* **EXERCISE INSTRUCTIONS**: All lines below containing the string "TITSTU" are to be copied.

* **GIVEN INFORMATION**:
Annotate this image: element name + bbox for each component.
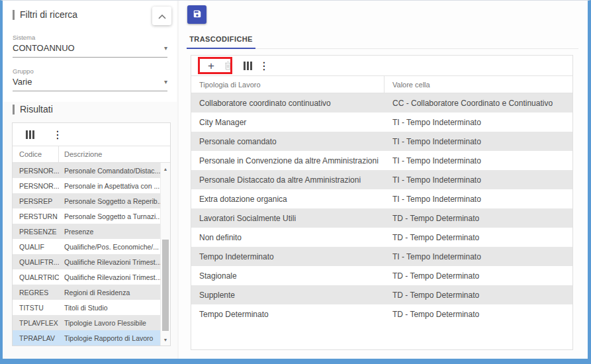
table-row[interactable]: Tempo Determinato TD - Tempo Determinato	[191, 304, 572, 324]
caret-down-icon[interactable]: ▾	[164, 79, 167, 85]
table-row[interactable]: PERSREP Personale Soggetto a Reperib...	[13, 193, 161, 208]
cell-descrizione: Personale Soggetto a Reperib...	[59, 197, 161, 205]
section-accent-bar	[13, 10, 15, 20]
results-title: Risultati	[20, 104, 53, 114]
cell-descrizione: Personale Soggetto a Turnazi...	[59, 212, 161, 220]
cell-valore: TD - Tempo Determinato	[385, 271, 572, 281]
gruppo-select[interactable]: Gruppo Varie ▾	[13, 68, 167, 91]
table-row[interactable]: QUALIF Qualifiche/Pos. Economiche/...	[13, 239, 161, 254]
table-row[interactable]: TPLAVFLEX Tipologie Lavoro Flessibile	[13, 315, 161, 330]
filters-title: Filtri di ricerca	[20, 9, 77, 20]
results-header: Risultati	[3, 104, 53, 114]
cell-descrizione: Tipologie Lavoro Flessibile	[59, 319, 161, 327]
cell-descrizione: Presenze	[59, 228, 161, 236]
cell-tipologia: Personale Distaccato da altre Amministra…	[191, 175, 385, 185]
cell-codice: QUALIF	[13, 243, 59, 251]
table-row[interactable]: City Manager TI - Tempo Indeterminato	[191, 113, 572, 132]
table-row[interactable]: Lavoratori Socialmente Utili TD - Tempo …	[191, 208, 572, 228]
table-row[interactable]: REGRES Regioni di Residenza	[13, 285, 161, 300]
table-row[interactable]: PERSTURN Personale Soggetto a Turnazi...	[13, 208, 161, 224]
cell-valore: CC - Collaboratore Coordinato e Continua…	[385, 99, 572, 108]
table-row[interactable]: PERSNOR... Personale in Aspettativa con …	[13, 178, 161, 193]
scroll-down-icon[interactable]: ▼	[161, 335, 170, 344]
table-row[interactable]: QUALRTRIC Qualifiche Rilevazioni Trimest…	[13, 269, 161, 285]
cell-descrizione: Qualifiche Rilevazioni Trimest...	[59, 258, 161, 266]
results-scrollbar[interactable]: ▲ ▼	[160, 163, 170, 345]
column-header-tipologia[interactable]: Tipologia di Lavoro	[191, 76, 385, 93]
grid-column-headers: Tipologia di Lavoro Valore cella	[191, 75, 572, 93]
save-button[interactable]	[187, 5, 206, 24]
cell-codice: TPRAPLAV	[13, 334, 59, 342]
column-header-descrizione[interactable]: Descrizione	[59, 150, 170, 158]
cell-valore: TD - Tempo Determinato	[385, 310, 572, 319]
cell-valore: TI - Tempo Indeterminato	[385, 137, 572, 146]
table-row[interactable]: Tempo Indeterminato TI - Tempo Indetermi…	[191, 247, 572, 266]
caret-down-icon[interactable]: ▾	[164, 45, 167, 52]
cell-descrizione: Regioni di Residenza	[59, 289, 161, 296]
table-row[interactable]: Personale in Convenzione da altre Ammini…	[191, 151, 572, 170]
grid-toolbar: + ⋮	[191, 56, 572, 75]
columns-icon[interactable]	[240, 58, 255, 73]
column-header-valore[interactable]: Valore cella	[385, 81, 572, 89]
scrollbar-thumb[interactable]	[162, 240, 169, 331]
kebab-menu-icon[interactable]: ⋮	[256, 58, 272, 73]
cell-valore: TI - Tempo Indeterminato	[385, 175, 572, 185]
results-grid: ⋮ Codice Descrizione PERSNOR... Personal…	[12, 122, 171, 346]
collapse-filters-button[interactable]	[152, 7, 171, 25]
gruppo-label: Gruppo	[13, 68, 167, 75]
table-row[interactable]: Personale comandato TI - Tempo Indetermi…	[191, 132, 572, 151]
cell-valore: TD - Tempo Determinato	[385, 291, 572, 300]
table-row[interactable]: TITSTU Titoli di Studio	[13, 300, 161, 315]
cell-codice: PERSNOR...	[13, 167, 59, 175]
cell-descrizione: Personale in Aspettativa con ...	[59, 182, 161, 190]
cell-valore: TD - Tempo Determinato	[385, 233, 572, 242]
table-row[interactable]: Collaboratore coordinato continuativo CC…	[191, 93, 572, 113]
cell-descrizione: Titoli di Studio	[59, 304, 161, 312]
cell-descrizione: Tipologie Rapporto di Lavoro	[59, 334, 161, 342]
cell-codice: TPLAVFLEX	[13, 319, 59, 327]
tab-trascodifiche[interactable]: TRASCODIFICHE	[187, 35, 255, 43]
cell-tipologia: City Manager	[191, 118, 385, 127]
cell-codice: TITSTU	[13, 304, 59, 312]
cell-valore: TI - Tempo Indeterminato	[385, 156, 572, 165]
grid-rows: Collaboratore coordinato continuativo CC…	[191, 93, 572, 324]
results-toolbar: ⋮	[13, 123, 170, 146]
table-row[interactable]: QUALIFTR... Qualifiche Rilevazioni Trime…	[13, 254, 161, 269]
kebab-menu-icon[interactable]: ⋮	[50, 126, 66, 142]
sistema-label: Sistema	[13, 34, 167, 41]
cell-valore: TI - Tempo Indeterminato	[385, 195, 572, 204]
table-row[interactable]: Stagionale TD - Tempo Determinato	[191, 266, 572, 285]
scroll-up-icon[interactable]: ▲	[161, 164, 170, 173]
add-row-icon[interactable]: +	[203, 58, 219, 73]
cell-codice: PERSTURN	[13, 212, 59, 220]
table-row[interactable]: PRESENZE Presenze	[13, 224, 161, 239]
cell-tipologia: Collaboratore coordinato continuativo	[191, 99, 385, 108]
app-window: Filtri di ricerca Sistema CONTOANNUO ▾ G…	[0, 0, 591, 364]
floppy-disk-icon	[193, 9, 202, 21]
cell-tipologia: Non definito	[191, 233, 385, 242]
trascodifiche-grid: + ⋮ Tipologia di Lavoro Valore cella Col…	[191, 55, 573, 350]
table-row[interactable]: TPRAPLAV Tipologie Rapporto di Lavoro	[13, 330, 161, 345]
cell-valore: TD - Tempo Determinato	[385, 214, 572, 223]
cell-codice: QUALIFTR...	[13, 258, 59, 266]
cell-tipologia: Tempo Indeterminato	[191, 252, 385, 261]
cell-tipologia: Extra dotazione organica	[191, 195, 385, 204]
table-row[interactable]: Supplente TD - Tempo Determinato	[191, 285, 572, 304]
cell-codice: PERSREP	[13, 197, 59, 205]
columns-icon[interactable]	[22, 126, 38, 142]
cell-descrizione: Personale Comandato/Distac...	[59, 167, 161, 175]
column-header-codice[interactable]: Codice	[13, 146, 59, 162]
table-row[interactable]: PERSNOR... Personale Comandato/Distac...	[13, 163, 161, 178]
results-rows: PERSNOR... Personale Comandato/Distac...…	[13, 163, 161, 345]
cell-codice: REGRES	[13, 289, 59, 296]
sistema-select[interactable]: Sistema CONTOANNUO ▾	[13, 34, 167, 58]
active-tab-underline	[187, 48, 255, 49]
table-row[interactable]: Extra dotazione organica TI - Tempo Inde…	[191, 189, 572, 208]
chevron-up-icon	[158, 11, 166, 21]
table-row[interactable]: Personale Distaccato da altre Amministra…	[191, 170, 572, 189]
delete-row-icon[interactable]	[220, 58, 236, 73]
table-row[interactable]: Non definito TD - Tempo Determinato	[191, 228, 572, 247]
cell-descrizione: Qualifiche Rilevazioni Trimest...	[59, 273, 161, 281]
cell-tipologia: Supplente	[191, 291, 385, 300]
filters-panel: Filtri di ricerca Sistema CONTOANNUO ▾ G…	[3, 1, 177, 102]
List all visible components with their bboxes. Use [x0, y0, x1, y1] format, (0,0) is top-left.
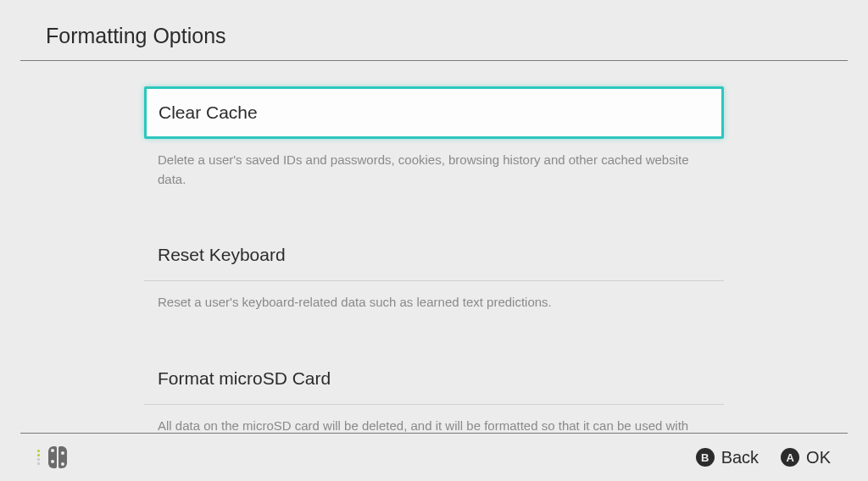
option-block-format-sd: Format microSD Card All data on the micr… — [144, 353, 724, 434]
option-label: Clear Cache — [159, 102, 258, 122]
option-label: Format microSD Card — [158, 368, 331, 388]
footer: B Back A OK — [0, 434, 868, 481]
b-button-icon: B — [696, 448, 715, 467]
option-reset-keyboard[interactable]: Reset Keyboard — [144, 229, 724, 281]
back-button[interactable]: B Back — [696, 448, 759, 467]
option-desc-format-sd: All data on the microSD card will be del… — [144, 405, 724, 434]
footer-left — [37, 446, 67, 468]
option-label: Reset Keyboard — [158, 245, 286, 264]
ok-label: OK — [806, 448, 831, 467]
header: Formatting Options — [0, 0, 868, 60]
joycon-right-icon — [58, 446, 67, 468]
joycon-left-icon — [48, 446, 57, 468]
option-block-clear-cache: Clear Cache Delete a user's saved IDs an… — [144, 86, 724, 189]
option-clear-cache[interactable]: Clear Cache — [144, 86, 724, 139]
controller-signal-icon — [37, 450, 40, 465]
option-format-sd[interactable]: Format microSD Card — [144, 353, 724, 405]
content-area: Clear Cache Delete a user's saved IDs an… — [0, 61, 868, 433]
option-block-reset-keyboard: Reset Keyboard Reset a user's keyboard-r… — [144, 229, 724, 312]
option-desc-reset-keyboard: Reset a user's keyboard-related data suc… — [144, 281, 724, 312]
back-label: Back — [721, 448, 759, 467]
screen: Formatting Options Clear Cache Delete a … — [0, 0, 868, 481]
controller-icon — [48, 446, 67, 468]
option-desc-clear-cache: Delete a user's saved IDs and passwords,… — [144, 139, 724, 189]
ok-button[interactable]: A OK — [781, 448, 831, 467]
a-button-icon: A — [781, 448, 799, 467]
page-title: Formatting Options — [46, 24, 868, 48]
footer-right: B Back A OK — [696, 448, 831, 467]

* **SOLUTION TO THIS TASK**:
table-row[interactable]: TITSTU Titoli di Studio	[13, 300, 161, 315]
cell-codice: TITSTU	[13, 304, 59, 312]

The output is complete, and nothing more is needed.